Source records section start
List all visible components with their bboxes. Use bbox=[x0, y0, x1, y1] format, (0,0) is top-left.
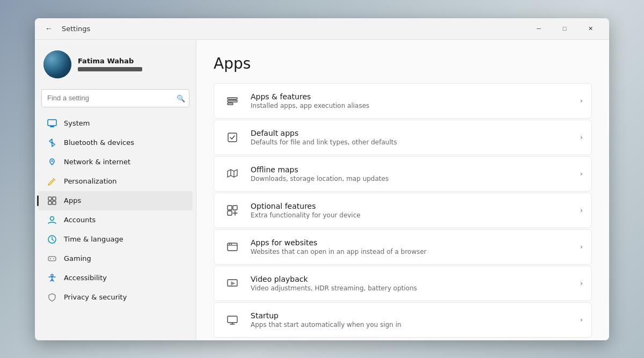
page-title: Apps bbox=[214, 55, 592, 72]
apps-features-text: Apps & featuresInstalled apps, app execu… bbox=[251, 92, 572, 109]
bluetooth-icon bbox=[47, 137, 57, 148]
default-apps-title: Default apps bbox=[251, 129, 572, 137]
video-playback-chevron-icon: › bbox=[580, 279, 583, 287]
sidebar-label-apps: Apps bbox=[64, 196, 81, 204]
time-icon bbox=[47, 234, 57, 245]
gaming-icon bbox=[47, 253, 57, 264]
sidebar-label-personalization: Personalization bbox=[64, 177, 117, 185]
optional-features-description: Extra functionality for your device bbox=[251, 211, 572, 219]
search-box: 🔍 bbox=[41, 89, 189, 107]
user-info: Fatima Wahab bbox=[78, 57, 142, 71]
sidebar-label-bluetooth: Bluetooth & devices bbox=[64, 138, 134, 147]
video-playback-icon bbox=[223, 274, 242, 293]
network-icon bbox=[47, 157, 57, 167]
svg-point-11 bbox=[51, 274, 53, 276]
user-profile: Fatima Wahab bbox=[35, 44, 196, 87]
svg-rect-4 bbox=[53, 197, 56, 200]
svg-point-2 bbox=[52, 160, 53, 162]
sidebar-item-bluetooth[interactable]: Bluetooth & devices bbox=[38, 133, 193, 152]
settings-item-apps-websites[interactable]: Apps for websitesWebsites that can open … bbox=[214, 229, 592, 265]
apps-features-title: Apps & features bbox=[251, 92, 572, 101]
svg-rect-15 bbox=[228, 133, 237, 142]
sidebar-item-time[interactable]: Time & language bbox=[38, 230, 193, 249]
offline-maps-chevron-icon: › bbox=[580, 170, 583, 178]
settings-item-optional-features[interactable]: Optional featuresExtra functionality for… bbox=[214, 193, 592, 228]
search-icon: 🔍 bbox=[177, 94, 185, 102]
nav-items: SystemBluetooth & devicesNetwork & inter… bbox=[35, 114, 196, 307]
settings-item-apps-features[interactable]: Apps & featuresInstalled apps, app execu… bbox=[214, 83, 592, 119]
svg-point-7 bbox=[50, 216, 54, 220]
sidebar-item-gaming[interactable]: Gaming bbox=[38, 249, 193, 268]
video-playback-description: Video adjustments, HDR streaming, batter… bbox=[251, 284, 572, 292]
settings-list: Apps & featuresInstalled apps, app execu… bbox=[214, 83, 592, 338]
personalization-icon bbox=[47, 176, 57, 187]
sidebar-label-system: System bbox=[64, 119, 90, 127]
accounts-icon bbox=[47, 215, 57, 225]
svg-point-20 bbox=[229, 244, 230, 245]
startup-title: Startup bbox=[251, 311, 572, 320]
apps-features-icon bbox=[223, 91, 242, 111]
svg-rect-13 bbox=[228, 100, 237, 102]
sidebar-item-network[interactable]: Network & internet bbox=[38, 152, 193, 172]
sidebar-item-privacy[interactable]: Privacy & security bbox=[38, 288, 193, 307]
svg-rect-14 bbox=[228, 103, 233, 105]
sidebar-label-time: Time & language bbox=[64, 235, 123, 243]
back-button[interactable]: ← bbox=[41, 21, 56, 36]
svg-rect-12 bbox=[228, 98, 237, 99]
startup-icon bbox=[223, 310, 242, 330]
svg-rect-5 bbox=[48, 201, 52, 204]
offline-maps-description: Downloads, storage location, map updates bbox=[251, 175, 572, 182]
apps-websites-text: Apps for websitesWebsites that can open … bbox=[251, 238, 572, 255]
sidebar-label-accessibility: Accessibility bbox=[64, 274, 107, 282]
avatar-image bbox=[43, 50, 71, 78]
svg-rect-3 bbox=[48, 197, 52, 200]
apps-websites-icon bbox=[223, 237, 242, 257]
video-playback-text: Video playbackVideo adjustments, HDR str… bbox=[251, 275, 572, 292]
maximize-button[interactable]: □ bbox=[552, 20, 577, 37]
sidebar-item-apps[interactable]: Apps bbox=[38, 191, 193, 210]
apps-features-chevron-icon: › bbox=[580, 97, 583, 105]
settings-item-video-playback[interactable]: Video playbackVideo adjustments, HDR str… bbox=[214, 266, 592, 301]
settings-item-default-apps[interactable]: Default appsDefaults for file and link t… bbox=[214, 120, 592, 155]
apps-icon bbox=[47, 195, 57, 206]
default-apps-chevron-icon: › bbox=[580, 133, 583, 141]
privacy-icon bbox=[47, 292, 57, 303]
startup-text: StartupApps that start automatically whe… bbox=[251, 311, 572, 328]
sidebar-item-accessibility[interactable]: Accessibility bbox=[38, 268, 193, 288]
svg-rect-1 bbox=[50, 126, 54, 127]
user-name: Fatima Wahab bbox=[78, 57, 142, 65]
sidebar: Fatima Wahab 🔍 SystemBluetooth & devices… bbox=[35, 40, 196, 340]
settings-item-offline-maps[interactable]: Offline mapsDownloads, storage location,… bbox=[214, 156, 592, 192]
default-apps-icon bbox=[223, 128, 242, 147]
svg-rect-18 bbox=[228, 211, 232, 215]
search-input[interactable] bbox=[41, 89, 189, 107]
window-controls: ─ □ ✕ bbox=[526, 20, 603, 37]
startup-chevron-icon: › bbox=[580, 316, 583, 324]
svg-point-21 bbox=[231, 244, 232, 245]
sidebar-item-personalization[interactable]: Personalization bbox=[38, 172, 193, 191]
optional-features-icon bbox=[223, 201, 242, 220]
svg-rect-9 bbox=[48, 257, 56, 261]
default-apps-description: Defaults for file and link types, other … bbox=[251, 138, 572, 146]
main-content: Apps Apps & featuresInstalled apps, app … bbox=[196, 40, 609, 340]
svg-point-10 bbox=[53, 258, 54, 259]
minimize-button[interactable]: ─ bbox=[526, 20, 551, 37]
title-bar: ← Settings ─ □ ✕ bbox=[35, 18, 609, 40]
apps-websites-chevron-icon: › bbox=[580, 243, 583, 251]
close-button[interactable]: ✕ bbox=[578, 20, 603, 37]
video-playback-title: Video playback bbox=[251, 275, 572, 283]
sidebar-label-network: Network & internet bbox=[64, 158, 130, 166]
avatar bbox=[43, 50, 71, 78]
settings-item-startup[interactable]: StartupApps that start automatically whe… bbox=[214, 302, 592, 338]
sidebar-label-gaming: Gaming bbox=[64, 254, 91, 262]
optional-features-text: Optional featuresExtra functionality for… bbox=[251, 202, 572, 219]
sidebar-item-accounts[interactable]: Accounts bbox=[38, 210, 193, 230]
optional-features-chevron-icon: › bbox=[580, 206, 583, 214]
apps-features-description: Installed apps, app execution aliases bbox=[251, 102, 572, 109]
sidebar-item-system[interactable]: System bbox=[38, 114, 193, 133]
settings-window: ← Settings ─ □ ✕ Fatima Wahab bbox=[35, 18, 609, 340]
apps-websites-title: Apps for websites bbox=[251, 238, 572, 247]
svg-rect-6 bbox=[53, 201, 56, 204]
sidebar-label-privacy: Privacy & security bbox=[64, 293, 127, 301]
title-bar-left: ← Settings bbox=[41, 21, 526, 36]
Source records section end
# What you need to do:
Give back every record exactly, dropping its pictures.

# Exercise answer:
List all visible components with their bboxes. Use bbox=[x0, y0, x1, y1] format, (0,0) is top-left.
page-title: Apps bbox=[214, 55, 592, 72]
apps-features-text: Apps & featuresInstalled apps, app execu… bbox=[251, 92, 572, 109]
bluetooth-icon bbox=[47, 137, 57, 148]
default-apps-title: Default apps bbox=[251, 129, 572, 137]
video-playback-chevron-icon: › bbox=[580, 279, 583, 287]
sidebar-label-apps: Apps bbox=[64, 196, 81, 204]
time-icon bbox=[47, 234, 57, 245]
gaming-icon bbox=[47, 253, 57, 264]
sidebar-label-personalization: Personalization bbox=[64, 177, 117, 185]
optional-features-description: Extra functionality for your device bbox=[251, 211, 572, 219]
search-box: 🔍 bbox=[41, 89, 189, 107]
user-info: Fatima Wahab bbox=[78, 57, 142, 71]
sidebar-label-bluetooth: Bluetooth & devices bbox=[64, 138, 134, 147]
video-playback-icon bbox=[223, 274, 242, 293]
network-icon bbox=[47, 157, 57, 167]
svg-point-11 bbox=[51, 274, 53, 276]
user-profile: Fatima Wahab bbox=[35, 44, 196, 87]
svg-rect-4 bbox=[53, 197, 56, 200]
svg-point-2 bbox=[52, 160, 53, 162]
sidebar-item-bluetooth[interactable]: Bluetooth & devices bbox=[38, 133, 193, 152]
settings-item-apps-websites[interactable]: Apps for websitesWebsites that can open … bbox=[214, 229, 592, 265]
apps-features-title: Apps & features bbox=[251, 92, 572, 101]
svg-rect-15 bbox=[228, 133, 237, 142]
sidebar-item-time[interactable]: Time & language bbox=[38, 230, 193, 249]
offline-maps-chevron-icon: › bbox=[580, 170, 583, 178]
settings-item-optional-features[interactable]: Optional featuresExtra functionality for… bbox=[214, 193, 592, 228]
search-icon: 🔍 bbox=[177, 94, 185, 102]
nav-items: SystemBluetooth & devicesNetwork & inter… bbox=[35, 114, 196, 307]
settings-item-apps-features[interactable]: Apps & featuresInstalled apps, app execu… bbox=[214, 83, 592, 119]
svg-point-7 bbox=[50, 216, 54, 220]
sidebar-item-gaming[interactable]: Gaming bbox=[38, 249, 193, 268]
video-playback-description: Video adjustments, HDR streaming, batter… bbox=[251, 284, 572, 292]
settings-list: Apps & featuresInstalled apps, app execu… bbox=[214, 83, 592, 338]
personalization-icon bbox=[47, 176, 57, 187]
sidebar-label-system: System bbox=[64, 119, 90, 127]
accounts-icon bbox=[47, 215, 57, 225]
svg-point-20 bbox=[229, 244, 230, 245]
startup-title: Startup bbox=[251, 311, 572, 320]
apps-features-icon bbox=[223, 91, 242, 111]
svg-rect-13 bbox=[228, 100, 237, 102]
sidebar-item-network[interactable]: Network & internet bbox=[38, 152, 193, 172]
sidebar-item-privacy[interactable]: Privacy & security bbox=[38, 288, 193, 307]
svg-rect-14 bbox=[228, 103, 233, 105]
sidebar-label-time: Time & language bbox=[64, 235, 123, 243]
back-button[interactable]: ← bbox=[41, 21, 56, 36]
svg-rect-12 bbox=[228, 98, 237, 99]
startup-icon bbox=[223, 310, 242, 330]
svg-rect-5 bbox=[48, 201, 52, 204]
offline-maps-description: Downloads, storage location, map updates bbox=[251, 175, 572, 182]
apps-websites-text: Apps for websitesWebsites that can open … bbox=[251, 238, 572, 255]
sidebar-label-accessibility: Accessibility bbox=[64, 274, 107, 282]
avatar-image bbox=[43, 50, 71, 78]
svg-rect-3 bbox=[48, 197, 52, 200]
apps-websites-icon bbox=[223, 237, 242, 257]
video-playback-text: Video playbackVideo adjustments, HDR str… bbox=[251, 275, 572, 292]
maximize-button[interactable]: □ bbox=[552, 20, 577, 37]
sidebar-item-apps[interactable]: Apps bbox=[38, 191, 193, 210]
apps-features-chevron-icon: › bbox=[580, 97, 583, 105]
settings-item-video-playback[interactable]: Video playbackVideo adjustments, HDR str… bbox=[214, 266, 592, 301]
settings-item-default-apps[interactable]: Default appsDefaults for file and link t… bbox=[214, 120, 592, 155]
apps-icon bbox=[47, 195, 57, 206]
default-apps-chevron-icon: › bbox=[580, 133, 583, 141]
privacy-icon bbox=[47, 292, 57, 303]
startup-text: StartupApps that start automatically whe… bbox=[251, 311, 572, 328]
sidebar-item-accessibility[interactable]: Accessibility bbox=[38, 268, 193, 288]
svg-rect-1 bbox=[50, 126, 54, 127]
user-name: Fatima Wahab bbox=[78, 57, 142, 65]
sidebar: Fatima Wahab 🔍 SystemBluetooth & devices… bbox=[35, 40, 196, 340]
settings-item-offline-maps[interactable]: Offline mapsDownloads, storage location,… bbox=[214, 156, 592, 192]
default-apps-icon bbox=[223, 128, 242, 147]
svg-rect-18 bbox=[228, 211, 232, 215]
search-input[interactable] bbox=[41, 89, 189, 107]
window-controls: ─ □ ✕ bbox=[526, 20, 603, 37]
startup-chevron-icon: › bbox=[580, 316, 583, 324]
svg-point-21 bbox=[231, 244, 232, 245]
sidebar-item-personalization[interactable]: Personalization bbox=[38, 172, 193, 191]
optional-features-icon bbox=[223, 201, 242, 220]
svg-rect-9 bbox=[48, 257, 56, 261]
default-apps-description: Defaults for file and link types, other … bbox=[251, 138, 572, 146]
main-content: Apps Apps & featuresInstalled apps, app … bbox=[196, 40, 609, 340]
svg-point-10 bbox=[53, 258, 54, 259]
minimize-button[interactable]: ─ bbox=[526, 20, 551, 37]
title-bar: ← Settings ─ □ ✕ bbox=[35, 18, 609, 40]
apps-websites-chevron-icon: › bbox=[580, 243, 583, 251]
close-button[interactable]: ✕ bbox=[578, 20, 603, 37]
video-playback-title: Video playback bbox=[251, 275, 572, 283]
sidebar-label-network: Network & internet bbox=[64, 158, 130, 166]
avatar bbox=[43, 50, 71, 78]
settings-item-startup[interactable]: StartupApps that start automatically whe… bbox=[214, 302, 592, 338]
sidebar-label-gaming: Gaming bbox=[64, 254, 91, 262]
optional-features-text: Optional featuresExtra functionality for… bbox=[251, 202, 572, 219]
sidebar-item-accounts[interactable]: Accounts bbox=[38, 210, 193, 230]
optional-features-chevron-icon: › bbox=[580, 206, 583, 214]
apps-features-description: Installed apps, app execution aliases bbox=[251, 102, 572, 109]
sidebar-item-system[interactable]: System bbox=[38, 114, 193, 133]
settings-window: ← Settings ─ □ ✕ Fatima Wahab bbox=[35, 18, 609, 340]
apps-websites-title: Apps for websites bbox=[251, 238, 572, 247]
svg-rect-6 bbox=[53, 201, 56, 204]
sidebar-label-privacy: Privacy & security bbox=[64, 293, 127, 301]
title-bar-left: ← Settings bbox=[41, 21, 526, 36]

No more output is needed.